The rule is to shard the hidden_size dim of any weights except QKVO projections according to the data axis of the mesh, then shard the other dim with the remaining model axis. For QKVO, do the opposite. This model-data axis rotation methodology is similar to that of Megatron-LM to reduce communication overhead. For layernorm weights, we implicitly mark them as replicated across different devices given they are 1D tensors.

Activation Sharding

In order to better utilize the device memory, very often we need to annotate the output of some memory bound ops. That way the compiler is forced to only keep partial output on devices instead of the full output. In Llama 2, we explicitly annotate all torch.matmul and nn.Linear outputs. Table 2 summarizes the corresponding annotations; the example HF code can be found here.

Output Name Explanation Output Shape Partition Spec
inputs_embeds embedding layer output (batch_size, sequence_length, hidden_size) (data, None, model)
query_states attention nn.Linear output (batch_size, sequence_length, num_heads x head_dim) (data, None, model)
key_states / value_states attention nn.Linear output (batch_size, sequence_length, num_key_value_heads x head_dim) (data, None, model)
attn_weights attention weights (batch_size, num_attention_heads, sequence_length, sequence_length) (data, model, None, None)
attn_output attention layer output (batch_size, sequence_length, hidden_size) (data, None, model)
up_proj / gate_proj / down_proj MLP nn.Linear outputs (batch_size, sequence_length, intermediate_size) (data, None, model)
logits HF output embedding output (batch_size, sequence_length, hidden_size) (data, None, model)

Table 2: SPMD 2D Sharding Activation Partition Spec

The rule is to shard the batch_size dim of any outputs according to the data axis of the mesh, then replicate the length dims of any outputs, and finally shard the last dim along the model axis.

Input Sharding

For input sharding, the rule is to shard the batch dim along the data axis of the mesh, and replicate the sequence_length dim. Below is the example code, and the corresponding HF change may be found here.

partition_spec = ('data', None)
sharding_spec = xs.ShardingSpec(mesh, partition_spec)
# MpDeviceLoader will shard the input data before sending to the device.
pl.MpDeviceLoader(dataloader, self.args.device, input_sharding=sharding_spec, ...)

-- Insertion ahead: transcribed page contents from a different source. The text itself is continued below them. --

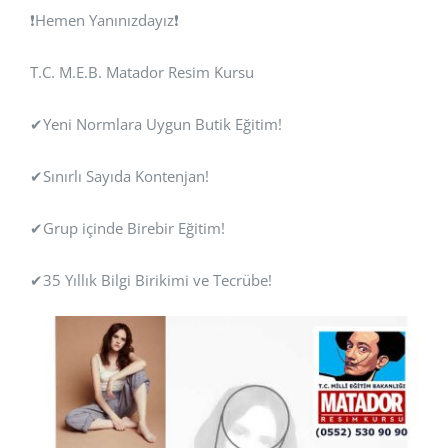
❗Hemen Yanınızdayız❗
T.C. M.E.B. Matador Resim Kursu
✔Yeni Normlara Uygun Butik Eğitim!
✔Sınırlı Sayıda Kontenjan!
✔Grup içinde Birebir Eğitim!
✔35 Yıllık Bilgi Birikimi ve Tecrübe!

Now, all the data and model tensors that require sharding are covered!

Optimizer States & Gradients

You may be wondering whether it is necessary to shard the optimizer states and gradients as well. Great news: the sharding propagation feature of the XLA compiler automates the sharding annotation in these two scenarios, without needing more hints to improve performance.

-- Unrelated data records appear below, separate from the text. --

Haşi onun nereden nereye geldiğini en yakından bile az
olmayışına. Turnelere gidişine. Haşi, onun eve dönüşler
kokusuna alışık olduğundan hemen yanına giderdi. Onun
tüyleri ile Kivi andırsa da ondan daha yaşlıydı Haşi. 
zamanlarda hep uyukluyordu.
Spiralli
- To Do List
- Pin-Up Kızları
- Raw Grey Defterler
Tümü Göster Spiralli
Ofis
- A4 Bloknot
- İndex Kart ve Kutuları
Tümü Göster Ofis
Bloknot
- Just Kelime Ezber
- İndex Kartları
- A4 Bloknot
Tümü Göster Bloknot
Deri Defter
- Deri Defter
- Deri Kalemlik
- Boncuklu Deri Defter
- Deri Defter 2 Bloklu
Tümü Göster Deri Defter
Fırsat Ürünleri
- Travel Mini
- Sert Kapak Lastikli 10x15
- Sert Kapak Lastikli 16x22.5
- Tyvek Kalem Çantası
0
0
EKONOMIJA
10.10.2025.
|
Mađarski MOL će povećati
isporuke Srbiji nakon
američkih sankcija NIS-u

It is important to note that optimizer states are typically initialized within the first iteration of the training loop. From the standpoint of the XLA compiler, the optimizer states are the outputs of the first graph, and therefore have the sharding annotation propagated. For subsequent iterations, the optimizer states become inputs to the second graph, with the sharding annotation propagated from the first one. This is also why PyTorch/XLA typically produces two graphs for the training loops. If the optimizer states are somehow initialized before the first iteration, users will have to manually annotate them, just like the model weights.

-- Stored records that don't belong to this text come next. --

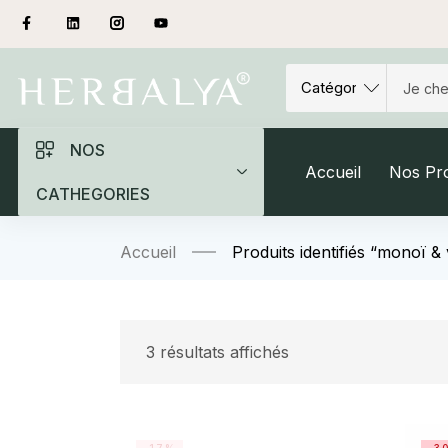
NOS
Accueil
Nos Pro
CATHEGORIES
Accueil
Produits identifiés “monoï & 
3 résultats affichés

Again, all concrete examples of the above sharding annotation can be found in our fork of HF Transformers here. The repo also contains code for our experimental feature MultiSlice, including HybridMesh and dcn axis, which follows the same principles mentioned above.

Caveats

While using SPMD for training, there are a few important things to pay attention to:

  • Use torch.einsum instead of torch.matmul; torch.matmul usually flattens tensors and does a torch.mm at the end, and that’s bad for SPMD when the combined axes are sharded. The XLA compiler will have a hard time determining how to propagate the sharding.
  • PyTorch/XLA provides patched [nn.Linear](https://github.com/pytorch/xla/blob/master/torch_xla/experimental/xla_sharding.py#L570) to overcome the above constraint:
import torch_xla.experimental.xla_sharding as xs
from torch_xla.distributed.fsdp.utils import apply_xla_patch_to_nn_linear

 model = apply_xla_patch_to_nn_linear(model, xs.xla_patched_nn_linear_forward)
  • Always reuse the same mesh across all shardings
  • Always specify --dataloader_drop_last yes. The last smaller data is hard to annotate.
  • Large models which are initialized on the host can induce host-side OOM. One way to avoid this issue is to initialize parameters on the meta device, then create and shard real tensors layer-by-layer.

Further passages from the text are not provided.